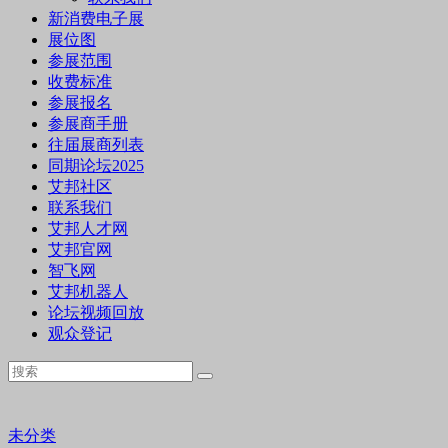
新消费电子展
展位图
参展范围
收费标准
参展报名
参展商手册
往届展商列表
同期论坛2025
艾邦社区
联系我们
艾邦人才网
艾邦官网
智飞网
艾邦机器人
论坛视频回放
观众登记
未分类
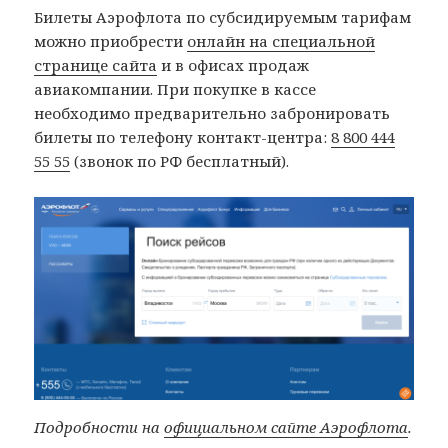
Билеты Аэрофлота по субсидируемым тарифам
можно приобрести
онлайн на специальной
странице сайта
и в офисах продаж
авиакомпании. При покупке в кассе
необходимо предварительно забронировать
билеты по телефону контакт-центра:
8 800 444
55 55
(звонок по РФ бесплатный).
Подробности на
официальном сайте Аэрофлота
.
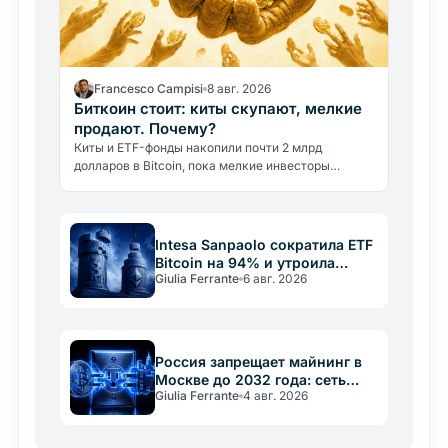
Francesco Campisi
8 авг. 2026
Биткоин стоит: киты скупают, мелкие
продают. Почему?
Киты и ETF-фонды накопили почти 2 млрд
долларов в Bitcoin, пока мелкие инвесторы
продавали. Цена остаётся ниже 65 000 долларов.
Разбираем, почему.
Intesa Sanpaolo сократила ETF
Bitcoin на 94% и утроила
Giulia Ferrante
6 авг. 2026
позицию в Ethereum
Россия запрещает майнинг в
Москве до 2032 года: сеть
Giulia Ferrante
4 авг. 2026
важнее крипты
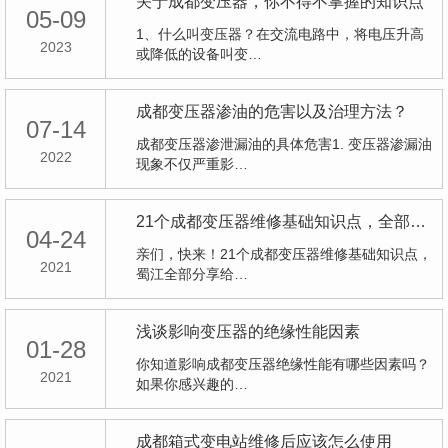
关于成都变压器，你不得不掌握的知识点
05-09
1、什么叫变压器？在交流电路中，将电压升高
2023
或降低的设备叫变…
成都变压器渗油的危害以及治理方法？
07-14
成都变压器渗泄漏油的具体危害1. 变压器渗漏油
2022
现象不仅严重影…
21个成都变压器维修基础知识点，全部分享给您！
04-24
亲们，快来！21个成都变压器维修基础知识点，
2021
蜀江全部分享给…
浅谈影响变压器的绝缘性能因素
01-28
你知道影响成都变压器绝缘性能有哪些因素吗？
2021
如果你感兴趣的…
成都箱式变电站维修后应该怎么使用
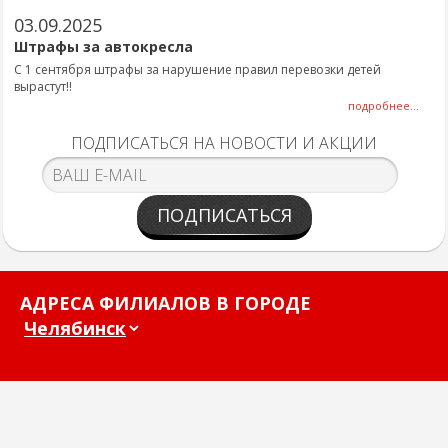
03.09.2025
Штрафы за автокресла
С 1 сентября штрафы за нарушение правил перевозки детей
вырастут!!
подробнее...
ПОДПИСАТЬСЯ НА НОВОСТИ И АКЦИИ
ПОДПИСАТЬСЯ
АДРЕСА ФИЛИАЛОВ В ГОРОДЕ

======

▶ Task item
The pictures in the listing above are to be dropped, and everything else reproduced exactly.

▶ Answer to the exercise
新消费电子展
展位图
参展范围
收费标准
参展报名
参展商手册
往届展商列表
同期论坛2025
艾邦社区
联系我们
艾邦人才网
艾邦官网
智飞网
艾邦机器人
论坛视频回放
观众登记
未分类
Билеты Аэрофлота по субсидируемым тарифам
можно приобрести
онлайн на специальной
странице сайта
и в офисах продаж
авиакомпании. При покупке в кассе
необходимо предварительно забронировать
билеты по телефону контакт-центра:
8 800 444
55 55
(звонок по РФ бесплатный).
Подробности на
официальном сайте Аэрофлота
.
Francesco Campisi
8 авг. 2026
Биткоин стоит: киты скупают, мелкие
продают. Почему?
Киты и ETF-фонды накопили почти 2 млрд
долларов в Bitcoin, пока мелкие инвесторы
продавали. Цена остаётся ниже 65 000 долларов.
Разбираем, почему.
Intesa Sanpaolo сократила ETF
Bitcoin на 94% и утроила
Giulia Ferrante
6 авг. 2026
позицию в Ethereum
Россия запрещает майнинг в
Москве до 2032 года: сеть
Giulia Ferrante
4 авг. 2026
важнее крипты
关于成都变压器，你不得不掌握的知识点
05-09
1、什么叫变压器？在交流电路中，将电压升高
2023
或降低的设备叫变…
成都变压器渗油的危害以及治理方法？
07-14
成都变压器渗泄漏油的具体危害1. 变压器渗漏油
2022
现象不仅严重影…
21个成都变压器维修基础知识点，全部分享给您！
04-24
亲们，快来！21个成都变压器维修基础知识点，
2021
蜀江全部分享给…
浅谈影响变压器的绝缘性能因素
01-28
你知道影响成都变压器绝缘性能有哪些因素吗？
2021
如果你感兴趣的…
成都箱式变电站维修后应该怎么使用
03.09.2025
Штрафы за автокресла
С 1 сентября штрафы за нарушение правил перевозки детей
вырастут!!
подробнее...
ПОДПИСАТЬСЯ НА НОВОСТИ И АКЦИИ
ПОДПИСАТЬСЯ
АДРЕСА ФИЛИАЛОВ В ГОРОДЕ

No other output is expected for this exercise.